Saved data entries
· · · ·

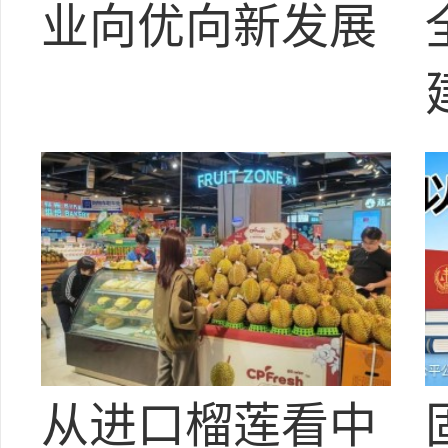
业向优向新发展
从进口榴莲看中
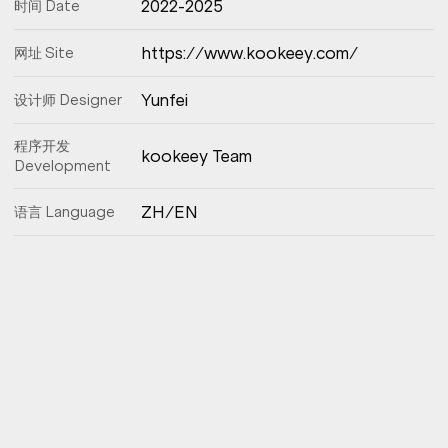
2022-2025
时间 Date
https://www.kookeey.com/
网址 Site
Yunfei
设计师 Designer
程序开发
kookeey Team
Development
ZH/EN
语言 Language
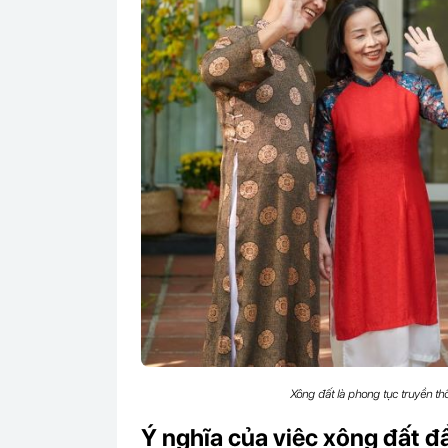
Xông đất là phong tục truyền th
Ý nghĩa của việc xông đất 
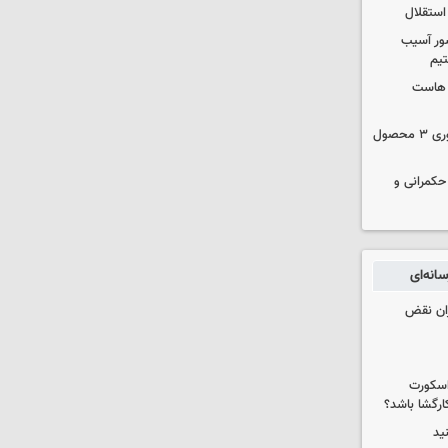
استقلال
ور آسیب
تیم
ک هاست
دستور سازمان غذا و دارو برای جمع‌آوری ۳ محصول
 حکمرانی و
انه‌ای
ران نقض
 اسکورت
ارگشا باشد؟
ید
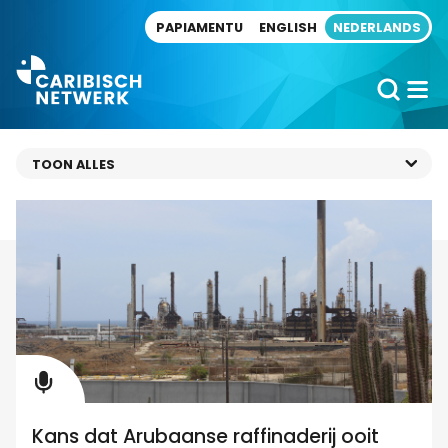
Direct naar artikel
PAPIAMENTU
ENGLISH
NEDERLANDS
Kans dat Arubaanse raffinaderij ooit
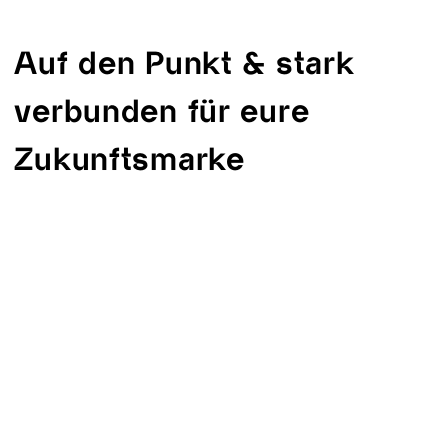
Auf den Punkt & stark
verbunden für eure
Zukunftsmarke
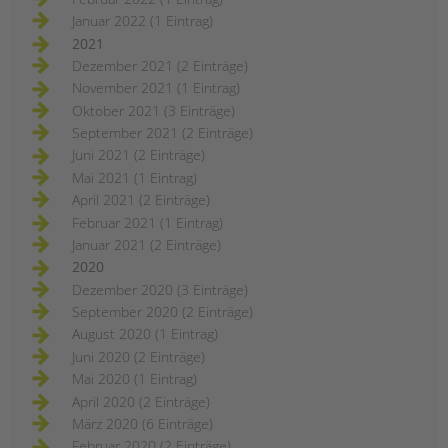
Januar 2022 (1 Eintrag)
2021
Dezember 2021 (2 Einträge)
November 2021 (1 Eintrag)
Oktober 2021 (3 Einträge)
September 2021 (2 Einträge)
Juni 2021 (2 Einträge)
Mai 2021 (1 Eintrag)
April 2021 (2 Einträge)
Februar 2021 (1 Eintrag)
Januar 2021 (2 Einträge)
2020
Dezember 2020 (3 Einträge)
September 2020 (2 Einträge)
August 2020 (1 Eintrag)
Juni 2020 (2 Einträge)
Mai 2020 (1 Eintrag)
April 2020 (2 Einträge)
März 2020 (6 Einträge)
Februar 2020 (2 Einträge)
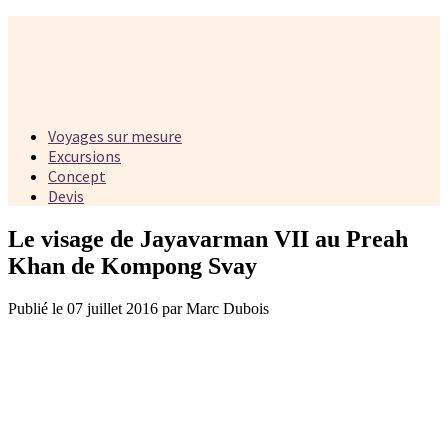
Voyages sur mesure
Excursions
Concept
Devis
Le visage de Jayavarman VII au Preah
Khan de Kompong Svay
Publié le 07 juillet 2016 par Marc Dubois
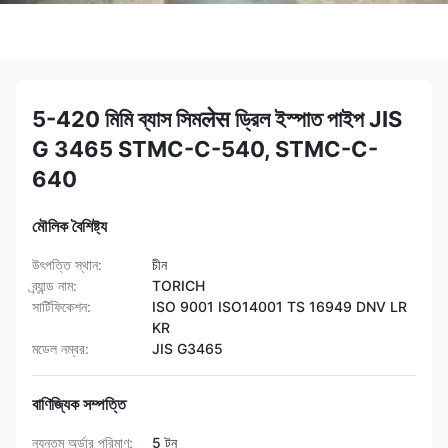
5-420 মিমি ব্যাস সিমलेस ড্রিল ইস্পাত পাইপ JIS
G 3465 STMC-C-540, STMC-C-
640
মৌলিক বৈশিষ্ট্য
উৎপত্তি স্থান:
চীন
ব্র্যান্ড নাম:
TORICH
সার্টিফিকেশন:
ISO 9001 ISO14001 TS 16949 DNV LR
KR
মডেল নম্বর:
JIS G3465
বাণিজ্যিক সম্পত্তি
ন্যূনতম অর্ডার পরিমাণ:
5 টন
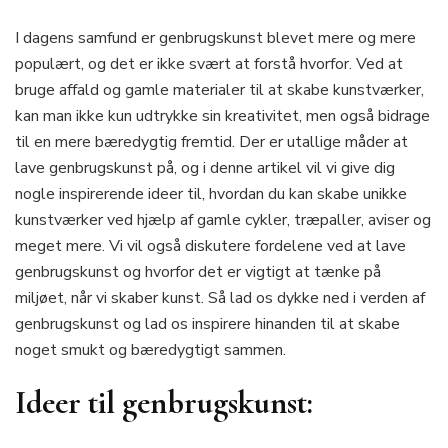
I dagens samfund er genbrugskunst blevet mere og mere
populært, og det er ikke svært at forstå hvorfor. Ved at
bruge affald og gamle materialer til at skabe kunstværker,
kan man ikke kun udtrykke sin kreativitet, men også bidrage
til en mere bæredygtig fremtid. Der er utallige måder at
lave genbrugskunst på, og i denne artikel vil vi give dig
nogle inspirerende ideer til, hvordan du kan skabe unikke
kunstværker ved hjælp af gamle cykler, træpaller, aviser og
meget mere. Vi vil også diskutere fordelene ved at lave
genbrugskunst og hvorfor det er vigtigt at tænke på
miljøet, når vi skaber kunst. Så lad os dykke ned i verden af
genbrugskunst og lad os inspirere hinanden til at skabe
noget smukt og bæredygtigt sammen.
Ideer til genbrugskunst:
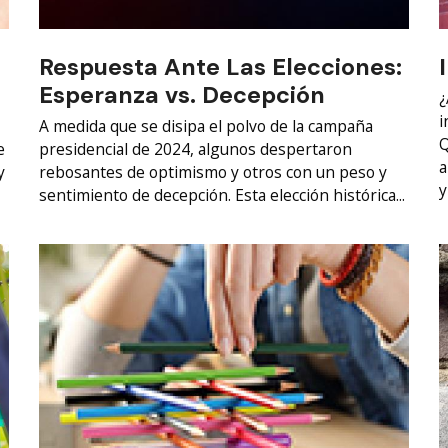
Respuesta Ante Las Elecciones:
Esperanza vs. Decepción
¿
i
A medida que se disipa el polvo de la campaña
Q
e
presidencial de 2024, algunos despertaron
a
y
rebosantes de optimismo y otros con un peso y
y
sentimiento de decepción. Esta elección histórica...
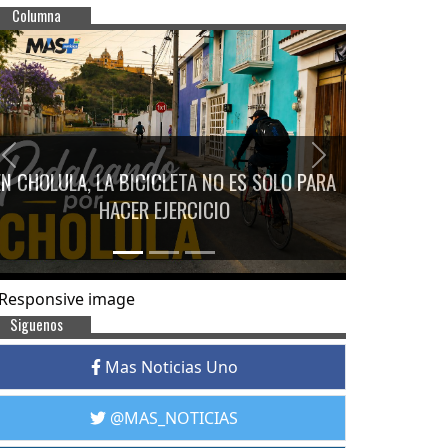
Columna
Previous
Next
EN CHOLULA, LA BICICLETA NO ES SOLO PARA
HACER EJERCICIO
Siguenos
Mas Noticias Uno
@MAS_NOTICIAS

· · · ·

▶ _Activity_
Say how many lines above include "Januar". The number alone is the answer.

▶ _Written solution_
2